- **Directions for this task**
Which lines in the records below mention the word "HotelDirect"? Copy each one out.

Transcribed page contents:
■ ■ ■ ■ ■ ■ ■
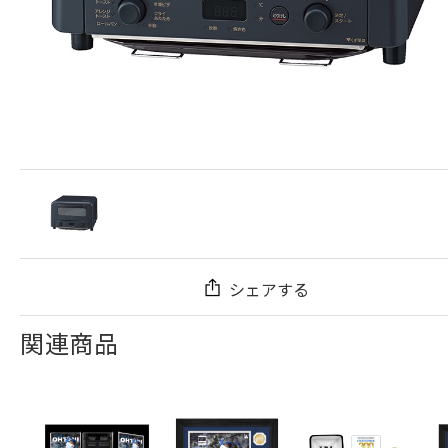
シェアする
関連商品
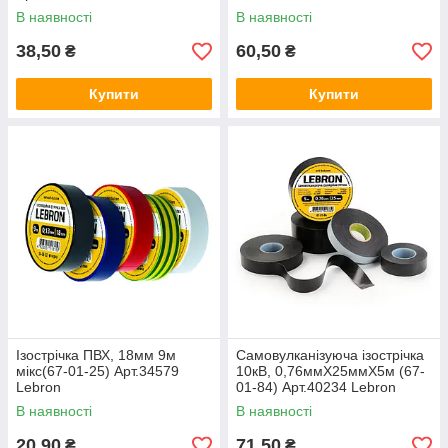
В наявності
В наявності
38,50
60,50
₴
₴
Купити
Купити
Ізострічка ПВХ, 18мм 9м
Самовулканізуюча ізострічка
мікс(67-01-25) Арт.34579
10кВ, 0,76ммХ25ммХ5м (67-
Lebron
01-84) Арт.40234 Lebron
В наявності
В наявності
20,90
71,50
₴
₴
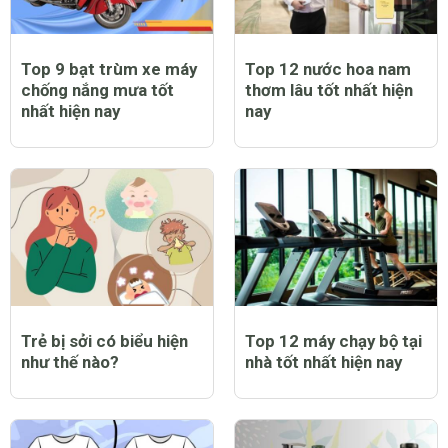
Top 9 bạt trùm xe máy
Top 12 nước hoa nam
chống nắng mưa tốt
thơm lâu tốt nhất hiện
nhất hiện nay
nay
Trẻ bị sởi có biểu hiện
Top 12 máy chạy bộ tại
như thế nào?
nhà tốt nhất hiện nay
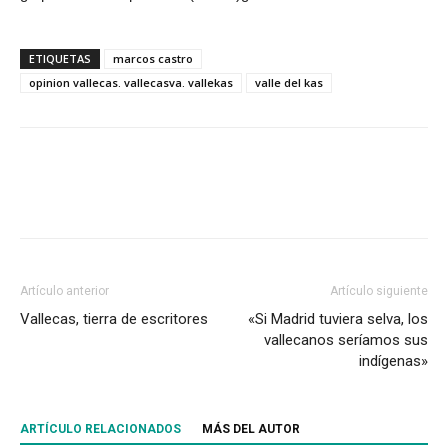
ETIQUETAS
marcos castro
opinion vallecas. vallecasva. vallekas
valle del kas
Artículo anterior
Artículo siguiente
Vallecas, tierra de escritores
«Si Madrid tuviera selva, los
vallecanos seríamos sus
indígenas»
ARTÍCULO RELACIONADOS
MÁS DEL AUTOR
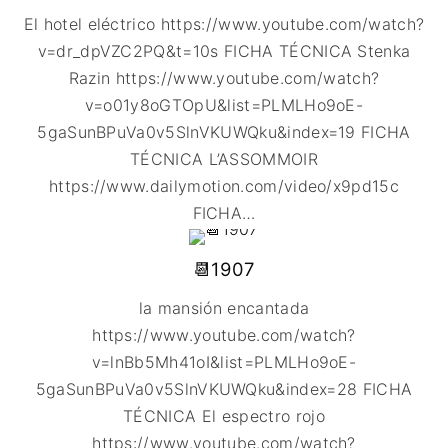
El hotel eléctrico https://www.youtube.com/watch?
v=dr_dpVZC2PQ&t=10s FICHA TÉCNICA Stenka
Razin https://www.youtube.com/watch?
v=o01y8oGTOpU&list=PLMLHo9oE-
5gaSunBPuVa0v5SlnVKUWQku&index=19 FICHA
TÉCNICA L’ASSOMMOIR
https://www.dailymotion.com/video/x9pd15c
FICHA
…
📆1907
la mansión encantada
https://www.youtube.com/watch?
v=lnBb5Mh41oI&list=PLMLHo9oE-
5gaSunBPuVa0v5SlnVKUWQku&index=28 FICHA
TÉCNICA El espectro rojo
https://www.youtube.com/watch?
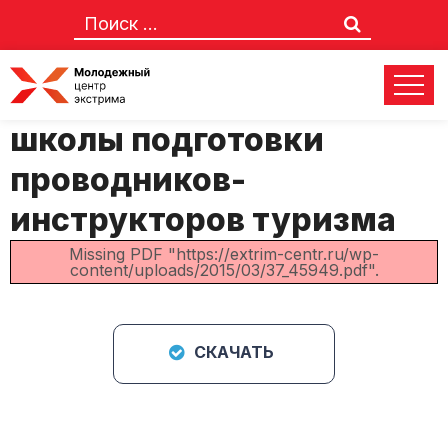
Приказ о проведении
школы подготовки
проводников-
инструкторов туризма
Missing PDF "https://extrim-centr.ru/wp-
content/uploads/2015/03/37_45949.pdf".
СКАЧАТЬ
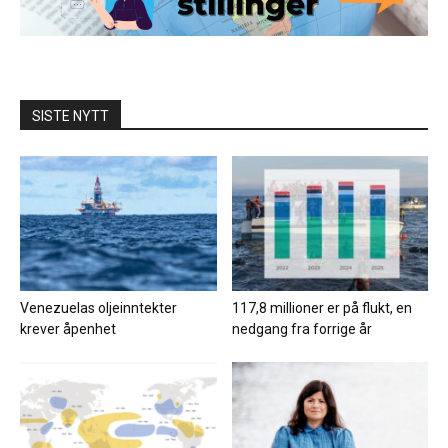
SISTE NYTT
Venezuelas oljeinntekter
117,8 millioner er på flukt, en
krever åpenhet
nedgang fra forrige år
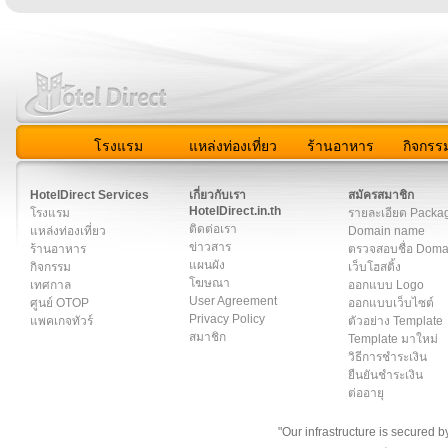
โรงแรม
แหล่งท่องเที่ยว
ร้านอาหาร
กิจกรร
สมาชิก
|
เกี่ยวกับเรา
|
ติดต่อเรา
|
แผนผัง
|
ข่าวสาร
|
User A
HotelDirect Services
เกี่ยวกับเรา
สมัครสมาชิก
HotelDirect.in.th
โรงแรม
รายละเอียด Packa
ติดต่อเรา
แหล่งท่องเที่ยว
Domain name
ข่าวสาร
ร้านอาหาร
ตรวจสอบชื่อ Dom
แผนผัง
กิจกรรม
เว็บโฮสติ้ง
โฆษณา
เทศกาล
ออกแบบ Logo
User Agreement
ศูนย์ OTOP
ออกแบบเว็บไซต์
Privacy Policy
แพคเกจทัวร์
ตัวอย่าง Template
สมาชิก
Template มาใหม่
วิธีการชำระเงิน
ยืนยันชำระเงิน
ต่ออายุ
"Our infrastructure is secured 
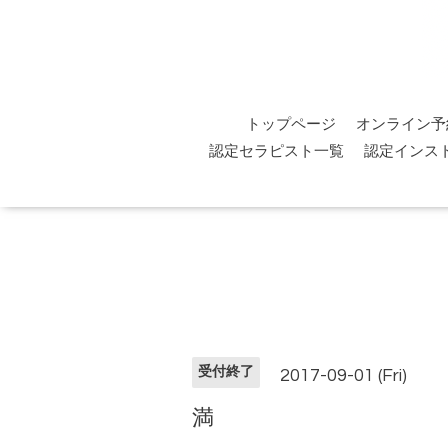
トップページ
オンライン予
認定セラピスト一覧
認定インス
受付終了
2017-09-01 (Fri)
満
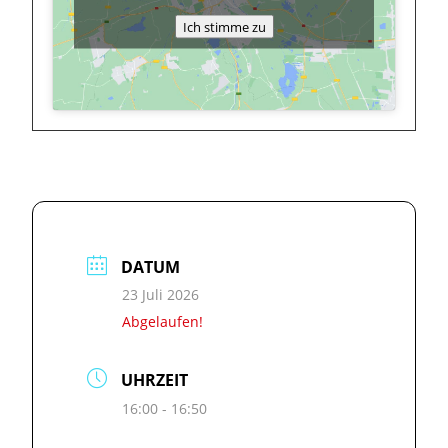
Ich stimme zu
DATUM
23 Juli 2026
Abgelaufen!
UHRZEIT
16:00 - 16:50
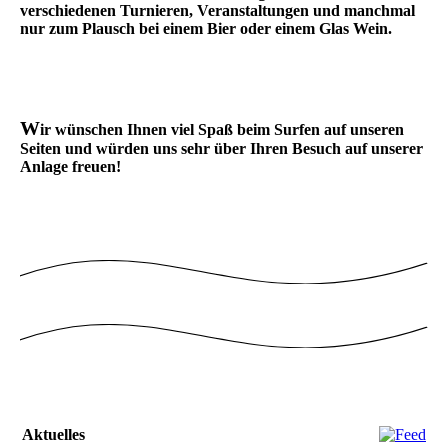
verschiedenen Turnieren, Veranstaltungen und manchmal
nur zum Plausch bei einem Bier oder einem Glas Wein.
W
ir wünschen Ihnen viel Spaß beim Surfen auf unseren
Seiten und würden uns sehr über Ihren Besuch auf unserer
Anlage freuen!
Aktuelles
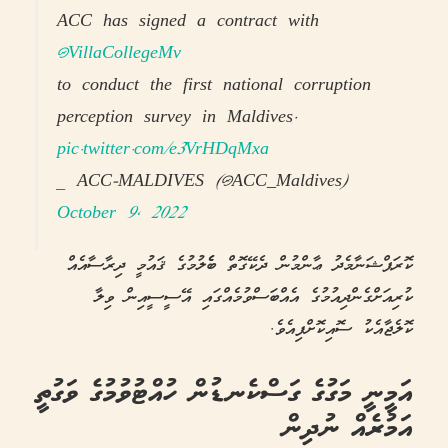
ACC has signed a contract with
@VillaCollegeMv
to conduct the first national corruption
perception survey in Maldives.
pic.twitter.com/e3VrHDqMxa
— ACC-MALDIVES (@ACC_Maldives)
October 9, 2022
ކޮރަޕްޝަނާމެދު ޢާންމުން ދެކޭގޮތް ބެެލުމުގެ ޤައުމީ ދިރާސާއެއް
ކުރިއަށްގެންދިއުމުގެ އެއްބަސްވުމެއްގައި އޭސީސީއިން ވިލާ
ކޮލެޖާއެކު ސޮއިކޮށްފިއެވެ.
އަމީނީ މަގުގެ ގަސްކެނޑުން ހުއްޓުވުމުގެ ވަގުތީ
އަމުރެއް ނުދިން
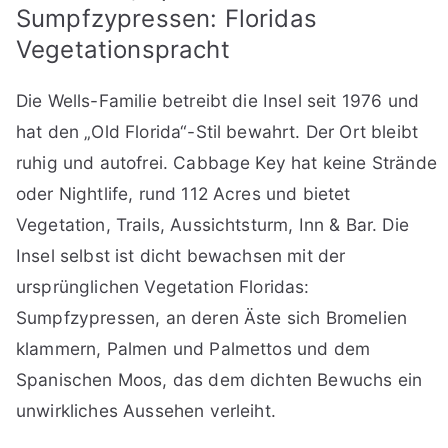
Sumpfzypressen: Floridas
Vegetationspracht
Die Wells-Familie betreibt die Insel seit 1976 und
hat den „Old Florida“-Stil bewahrt. Der Ort bleibt
ruhig und autofrei. Cabbage Key hat keine Strände
oder Nightlife, rund 112 Acres und bietet
Vegetation, Trails, Aussichtsturm, Inn & Bar. Die
Insel selbst ist dicht bewachsen mit der
ursprünglichen Vegetation Floridas:
Sumpfzypressen, an deren Äste sich Bromelien
klammern, Palmen und Palmettos und dem
Spanischen Moos, das dem dichten Bewuchs ein
unwirkliches Aussehen verleiht.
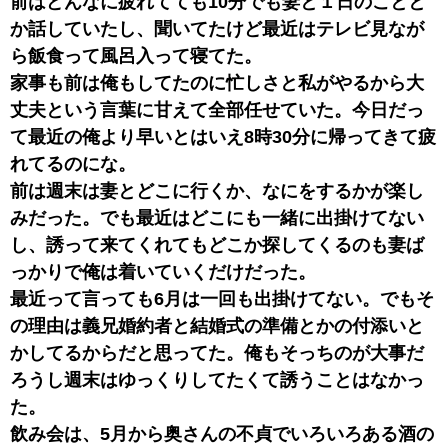
前はどんなに疲れてても10分でも妻と１日のことと
か話していたし、聞いてたけど最近はテレビ見なが
ら飯食って風呂入って寝てた。
家事も前は俺もしてたのに忙しさと私がやるから大
丈夫という言葉に甘えて全部任せていた。今日だっ
て最近の俺より早いとはいえ8時30分に帰ってきて疲
れてるのにな。
前は週末は妻とどこに行くか、なにをするかが楽し
みだった。でも最近はどこにも一緒に出掛けてない
し、誘って来てくれてもどこか探してくるのも妻ば
っかりで俺は着いていくだけだった。
最近って言っても6月は一回も出掛けてない。でもそ
の理由は義兄婚約者と結婚式の準備とかの付添いと
かしてるからだと思ってた。俺もそっちのが大事だ
ろうし週末はゆっくりしてたくて誘うことはなかっ
た。
飲み会は、5月から奥さんの不貞でいろいろある酒の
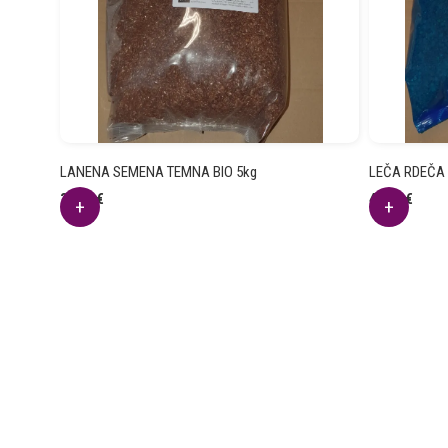
LANENA SEMENA TEMNA BIO 5kg
LEČA RDEČA 
30.70
€
44.04
€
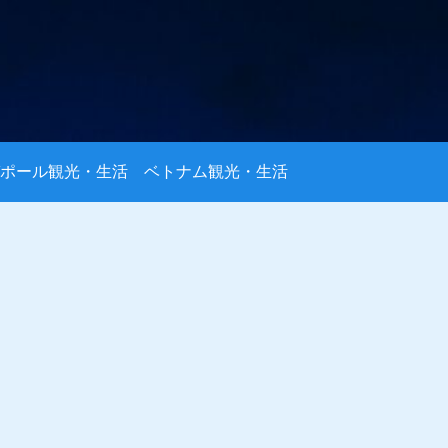
ポール観光・生活
ベトナム観光・生活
■ ■ ■ ■ ■ ■ ■
- **Output of the exercise**
HotelDirect Services
HotelDirect.in.th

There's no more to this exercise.